# Forum > MMO > Star Wars: The Old Republic > SWTOR Exploration >  Exploration - Corellia tram

## Bumking

OK, so first the quality of this video sucks, as I do not know how to just blur the name so I just blurred the entire video instead to avoid me getting caught.
Either ways this is not a big exploration at all, but I thought that it might be worth uploading.  :Smile: 

So than, this is just how to get up to that bleedin tram in Corellia.. (I found it when I couldn't get to a special little datacron as I didn't have the FP even if I had been to that little "island" before (even if it ended with me not being able to find it either ways, but still :l))

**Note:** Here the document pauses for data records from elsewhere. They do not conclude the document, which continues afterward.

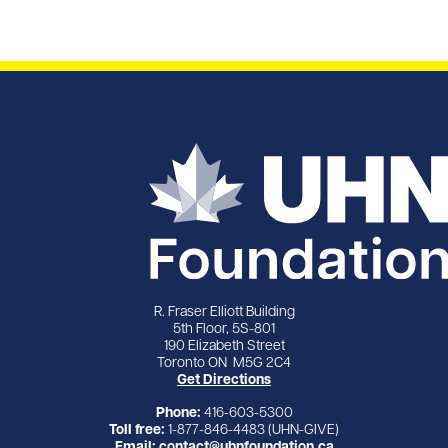
R. Fraser Elliott Building
5th Floor, 5S-801
190 Elizabeth Street
Toronto ON M5G 2C4
Get Directions
Phone:
416-603-5300
Toll free:
1-877-846-4483 (UHN-GIVE)
Email:
contact@uhnfoundation.ca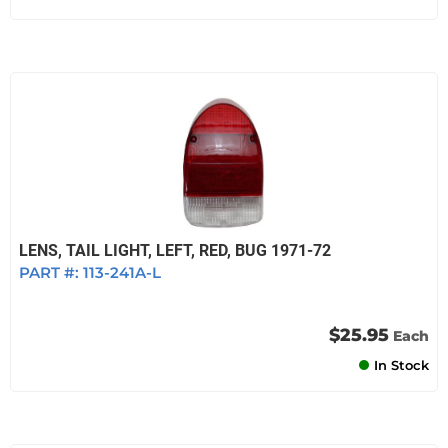
LENS, TAIL LIGHT, LEFT, RED, BUG 1971-72
PART #:
113-241A-L
$25.95
Each
In Stock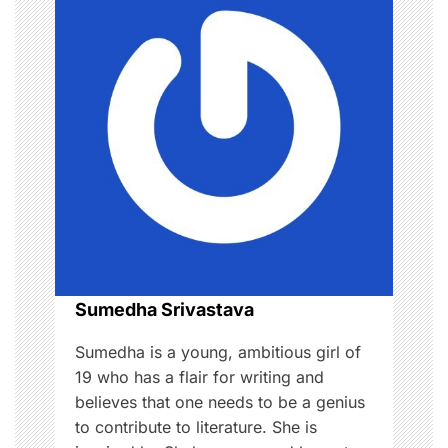
a
v
i
g
a
t
i
o
Sumedha Srivastava
n
Sumedha is a young, ambitious girl of
19 who has a flair for writing and
believes that one needs to be a genius
to contribute to literature. She is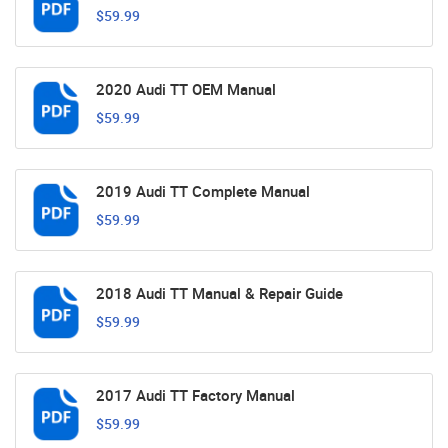
$59.99
2020 Audi TT OEM Manual
$59.99
2019 Audi TT Complete Manual
$59.99
2018 Audi TT Manual & Repair Guide
$59.99
2017 Audi TT Factory Manual
$59.99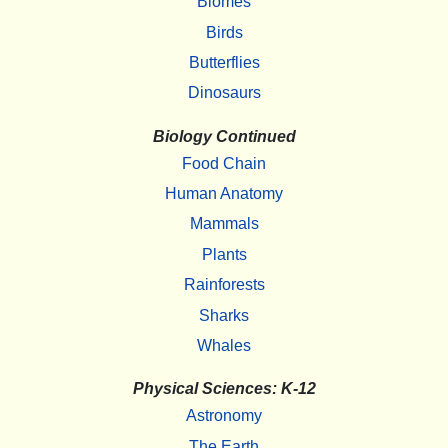
Biomes
Birds
Butterflies
Dinosaurs
Biology Continued
Food Chain
Human Anatomy
Mammals
Plants
Rainforests
Sharks
Whales
Physical Sciences: K-12
Astronomy
The Earth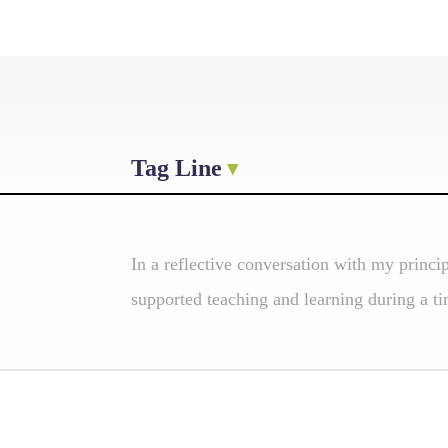
Tag Line
In a reflective conversation with my princi
supported teaching and learning during a tim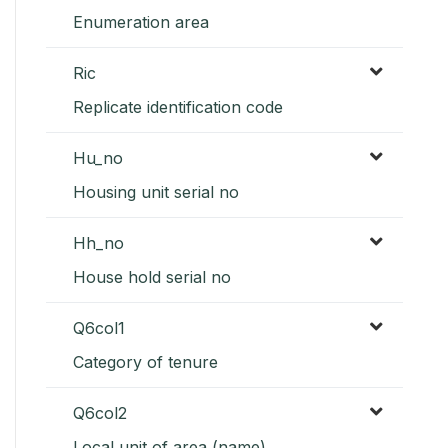
Enumeration area
Ric
Replicate identification code
Hu_no
Housing unit serial no
Hh_no
House hold serial no
Q6col1
Category of tenure
Q6col2
Local unit of area (name)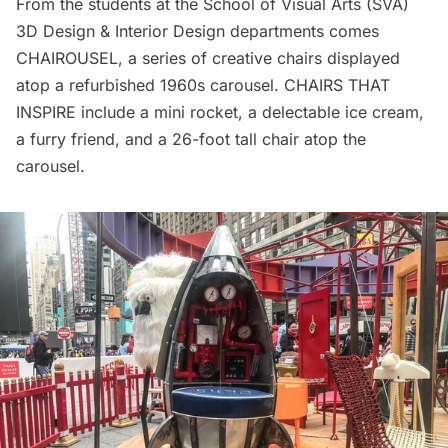
From the students at the School of Visual Arts (SVA)
3D Design & Interior Design departments comes
CHAIROUSEL, a series of creative chairs displayed
atop a refurbished 1960s carousel. CHAIRS THAT
INSPIRE include a mini rocket, a delectable ice cream,
a furry friend, and a 26-foot tall chair atop the
carousel.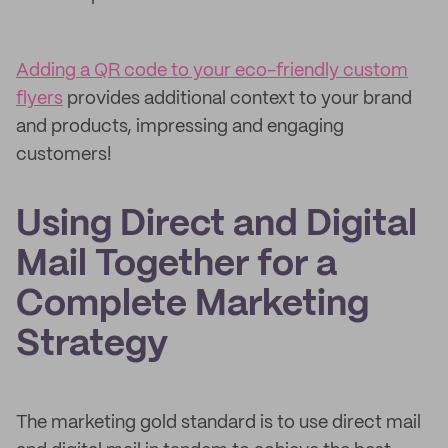
Adding a QR code to your eco-friendly custom
flyers
provides additional context to your brand
and products, impressing and engaging
customers!
Using Direct and Digital
Mail Together for a
Complete Marketing
Strategy
The marketing gold standard is to use direct mail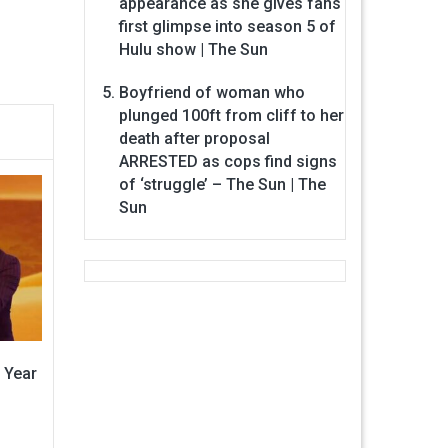
appearance as she gives fans
first glimpse into season 5 of
Hulu show | The Sun
Boyfriend of woman who
plunged 100ft from cliff to her
death after proposal
ARRESTED as cops find signs
of ‘struggle’ – The Sun | The
Sun
 Year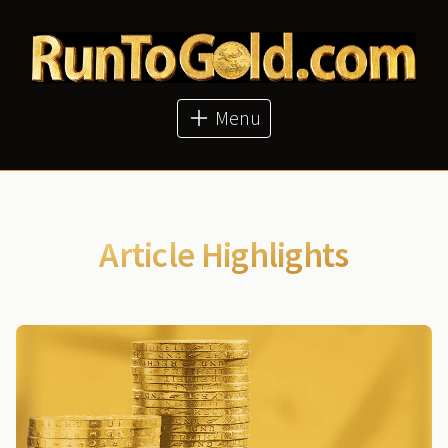
About
Articles
Metal Prices
Buy Metals
Menu
Bitcoin Price
GoldMoney
Article Highlights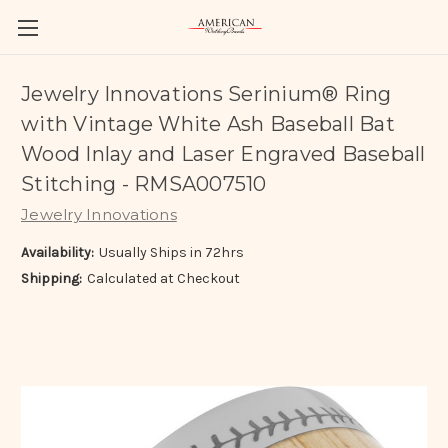
Jewelry Innovations Serinium® Ring
with Vintage White Ash Baseball Bat
Wood Inlay and Laser Engraved Baseball
Stitching - RMSA007510
Jewelry Innovations
Availability:
Usually Ships in 72hrs
Shipping:
Calculated at Checkout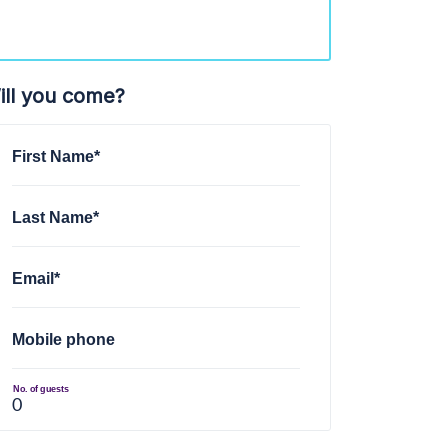
ill you come?
First Name*
Last Name*
Email*
Mobile phone
No. of guests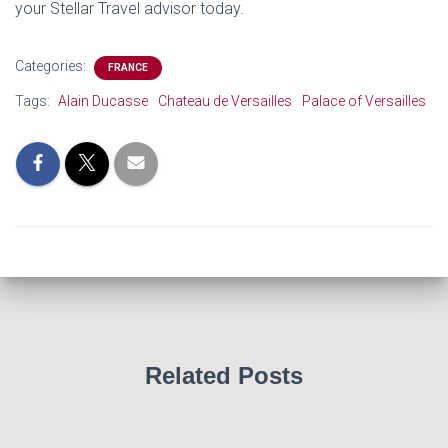
your Stellar Travel advisor today.
Categories:
FRANCE
Tags:
Alain Ducasse
Chateau de Versailles
Palace of Versailles
Related Posts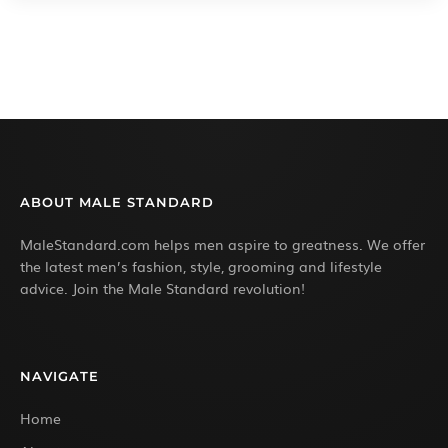
ABOUT MALE STANDARD
MaleStandard.com helps men aspire to greatness. We offer
the latest men’s fashion, style, grooming and lifestyle
advice. Join the Male Standard revolution!
NAVIGATE
Home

(Also, ignore the music choice.. cba to change it from what I was listening to while recording. ^^)



Location of the place is below (map view)

How it looks while you're there

----------


## Feerum

Hey nice! Im gonna publish my exploration videon tram aswell , alot of exploring on it  :Smile:

----------


## Bumking

> Hey nice! Im gonna publish my exploration videon tram aswell , alot of exploring on it


Aah, how lovely. ^^ Didn't check around so much in there, so it'll be fun seeing what you found!  :Smile:

----------


## Feerum

Yep. I recorded it on too high quality , so Its so massive project that I need alot of time making it! 

BTw Bumking I got PM for you check it

----------


## stevensmite

massive game=good game ddue. try gw2 as well. heard its great coming soon.

----------


## stevensmite

mid auguest i think.

----------